O Encontro Com Milton Santos Ou O Mundo Global Visto Do Lado De Cá: Uma Breve Análise.

O documentário Encontro com Milton Santos ou O Mundo Global Visto do Lado de Cá, do cineasta brasileiro Silvio Tendier, discute os problemas da Globalização, tendo em vista todo o processo histórico, desde a primeira globalização ente 1.500 e 1.600 e os seus efeitos mais recentes, ocorrida no final do século XX.

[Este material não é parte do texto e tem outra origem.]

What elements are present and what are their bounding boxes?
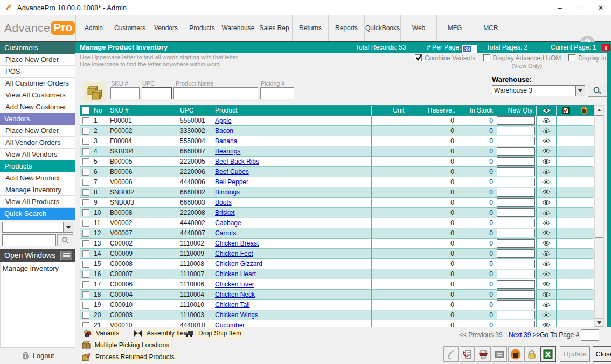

De início, pode-se perceber que a primeira globalização foi marcada pelo desaparecimento de 70 milhões de nativos existentes na América pré- colombiana, por conta da dominação de territórios ocupados, ignorando assim, línguas, religiões, culturas e principalmente deixando milhões de escravos transportados para o Brasil, depois de séculos, abandonados. Enquanto a segunda, se caracterizou pela fragmentação de territórios, bem, como o surgimento de novos meios de produção e o crescimento tecnológico, cujos efeitos ainda são atuais.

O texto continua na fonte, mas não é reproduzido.